[Records shown]

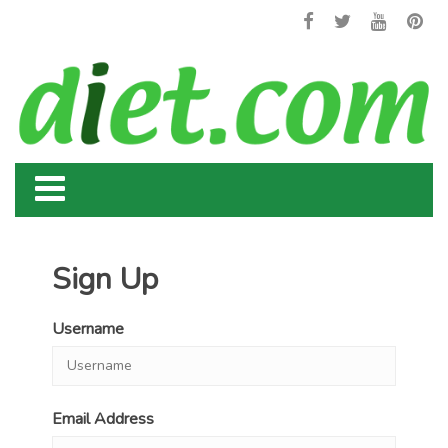
Sign Up
Username
Email Address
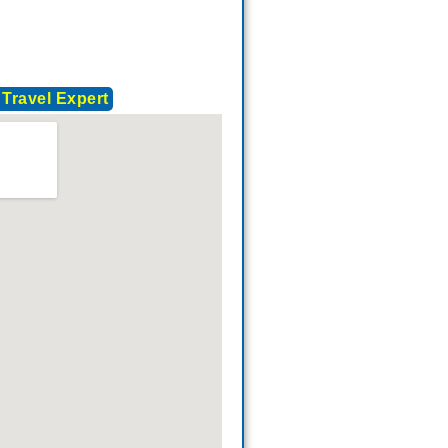
 Travel Expert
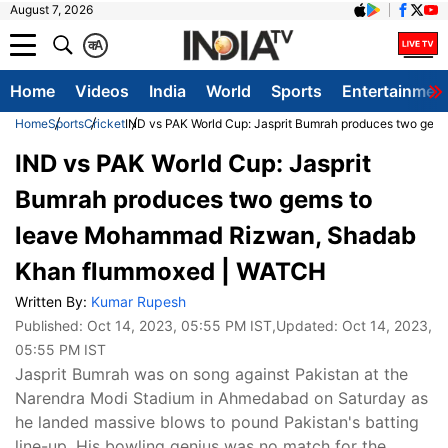
August 7, 2026
क
A
Home
Videos
India
World
Sports
Entertainmen
Home
Sports
Cricket
IND vs PAK World Cup: Jasprit Bumrah produces two g
IND vs PAK World Cup: Jasprit
Bumrah produces two gems to
leave Mohammad Rizwan, Shadab
Khan flummoxed | WATCH
Written By:
Kumar Rupesh
Published:
Oct 14, 2023, 05:55 PM IST
,Updated:
Oct 14, 2023,
05:55 PM IST
Jasprit Bumrah was on song against Pakistan at the
Narendra Modi Stadium in Ahmedabad on Saturday as
he landed massive blows to pound Pakistan's batting
line-up. His bowling genius was no match for the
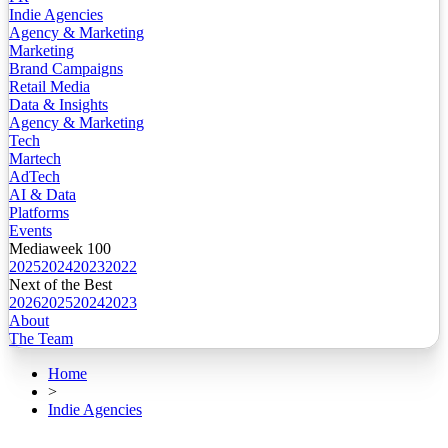
Indie Agencies
Agency & Marketing
Marketing
Brand Campaigns
Retail Media
Data & Insights
Agency & Marketing
Tech
Martech
AdTech
AI & Data
Platforms
Events
Mediaweek 100
2025
2024
2023
2022
Next of the Best
2026
2025
2024
2023
About
The Team
Home
>
Indie Agencies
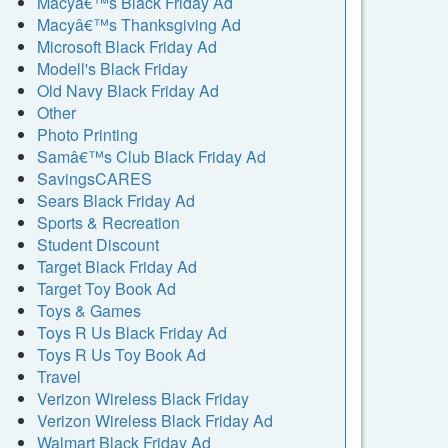
Macyâ€™s Black Friday Ad
Macyâ€™s Thanksgiving Ad
Microsoft Black Friday Ad
Modell's Black Friday
Old Navy Black Friday Ad
Other
Photo Printing
Samâ€™s Club Black Friday Ad
SavingsCARES
Sears Black Friday Ad
Sports & Recreation
Student Discount
Target Black Friday Ad
Target Toy Book Ad
Toys & Games
Toys R Us Black Friday Ad
Toys R Us Toy Book Ad
Travel
Verizon Wireless Black Friday
Verizon Wireless Black Friday Ad
Walmart Black Friday Ad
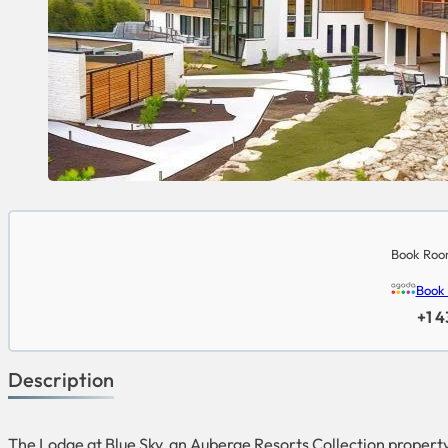
Book Room
Book
+1 
Description
The Lodge at Blue Sky, an Auberge Resorts Collection property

[/Records shown]

◆ Directions for this task ◆
Would you return all of the data above word for word, omitting every picture?

◆ Completed task ◆
Sign Up
Username
Email Address
 Travel Expert
August 7, 2026
क
A
Home
Videos
India
World
Sports
Entertainmen
Home
Sports
Cricket
IND vs PAK World Cup: Jasprit Bumrah produces two g
IND vs PAK World Cup: Jasprit
Bumrah produces two gems to
leave Mohammad Rizwan, Shadab
Khan flummoxed | WATCH
Written By:
Kumar Rupesh
Published:
Oct 14, 2023, 05:55 PM IST
,Updated:
Oct 14, 2023,
05:55 PM IST
Jasprit Bumrah was on song against Pakistan at the
Narendra Modi Stadium in Ahmedabad on Saturday as
he landed massive blows to pound Pakistan's batting
line-up. His bowling genius was no match for the
Indie Agencies
Agency & Marketing
Marketing
Brand Campaigns
Retail Media
Data & Insights
Agency & Marketing
Tech
Martech
AdTech
AI & Data
Platforms
Events
Mediaweek 100
2025
2024
2023
2022
Next of the Best
2026
2025
2024
2023
About
The Team
Home
>
Indie Agencies
Macyâ€™s Black Friday Ad
Macyâ€™s Thanksgiving Ad
Microsoft Black Friday Ad
Modell's Black Friday
Old Navy Black Friday Ad
Other
Photo Printing
Samâ€™s Club Black Friday Ad
SavingsCARES
Sears Black Friday Ad
Sports & Recreation
Student Discount
Target Black Friday Ad
Target Toy Book Ad
Toys & Games
Toys R Us Black Friday Ad
Toys R Us Toy Book Ad
Travel
Verizon Wireless Black Friday
Verizon Wireless Black Friday Ad
Walmart Black Friday Ad
Book Room
Book
+1 
Description
The Lodge at Blue Sky, an Auberge Resorts Collection property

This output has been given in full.